#### WHAT IS BEING ASKED:
Scan the records that follow, and whenever a line has the word "fördert", copy it.

Extracted page text data
=-=-=

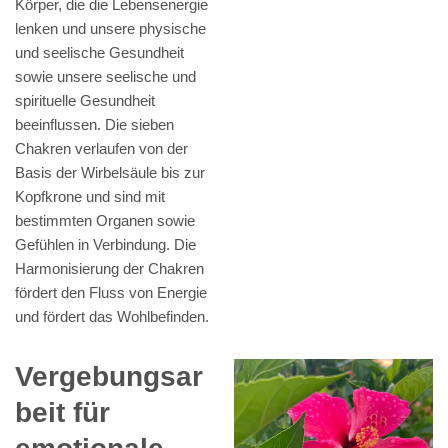
Körper, die die Lebensenergie
lenken und unsere physische
und seelische Gesundheit
sowie unsere seelische und
spirituelle Gesundheit
beeinflussen. Die sieben
Chakren verlaufen von der
Basis der Wirbelsäule bis zur
Kopfkrone und sind mit
bestimmten Organen sowie
Gefühlen in Verbindung. Die
Harmonisierung der Chakren
fördert den Fluss von Energie
und fördert das Wohlbefinden.
Vergebungsar
beit für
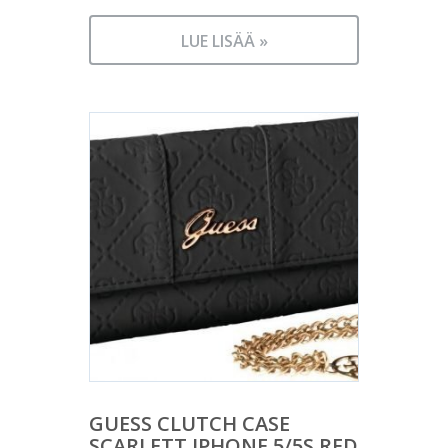
LUE LISÄÄ »
GUESS CLUTCH CASE
SCARLETT IPHONE 5/5S RED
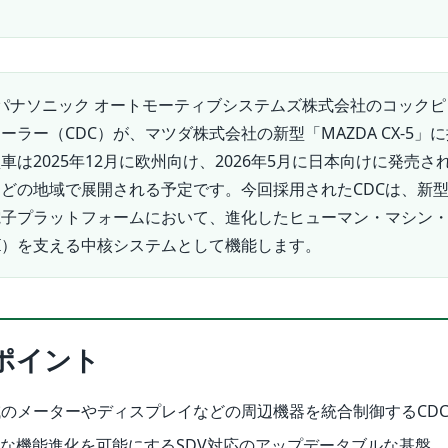
パナソニック オートモーティブシステムズ株式会社のコックピ
ーラー（CDC）が、マツダ株式会社の新型「MAZDA CX-5」
車は2025年12月に欧州向け、2026年5月に日本向けに発売さ
どの地域で展開される予定です。今回採用されたCDCは、新
電子プラットフォームにおいて、進化したヒューマン・マシン
I）を支える中核システムとして機能します。
ポイント
のメーターやディスプレイなどの周辺機器を統合制御するCD
的な機能進化を可能にするSDV対応のアップデータブルな基盤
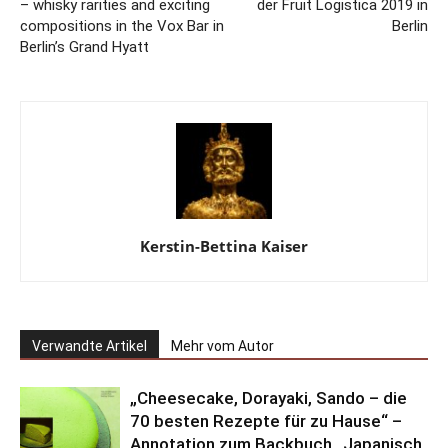
– whisky rarities and exciting
der Fruit Logistica 2019 in
compositions in the Vox Bar in
Berlin
Berlin’s Grand Hyatt
Kerstin-Bettina Kaiser
Verwandte Artikel
Mehr vom Autor
„Cheesecake, Dorayaki, Sando – die
70 besten Rezepte für zu Hause“ –
Annotation zum Backbuch „Japanisch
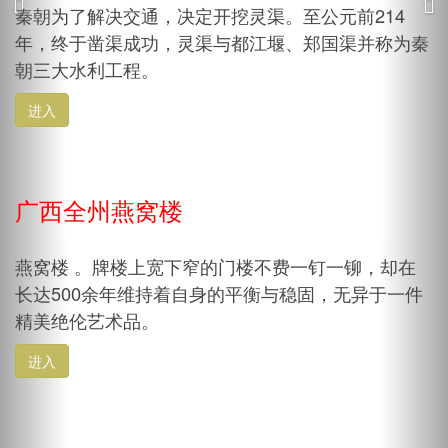
秦朝为了解决交通，决定开挖灵渠。至公元前214
年，终于凿渠成功，灵渠与都江堰、郑国渠并称为秦
朝三大水利工程。
进入
广西全州燕窝楼
燕窝楼 。牌楼上宽下窄的门楼不费一钉一铆，却在
长达500余年维持着自身的平衡与稳固，无异于一件
精美绝伦艺术品。
进入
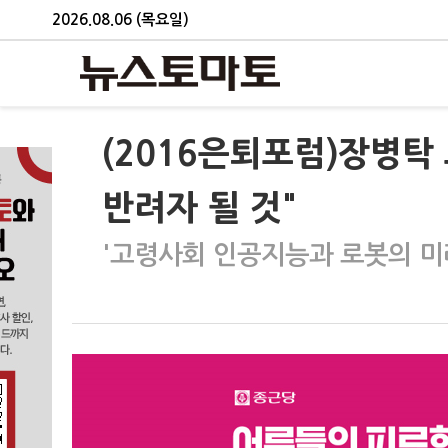
2026.08.06 (목요일)
(2016은퇴포럼)장병탁
반려자 될 것"
'고령사회 인공지능과 로봇의 미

=-=-=

#### ANSWER TO THIS EXERCISE:
fördert den Fluss von Energie
und fördert das Wohlbefinden.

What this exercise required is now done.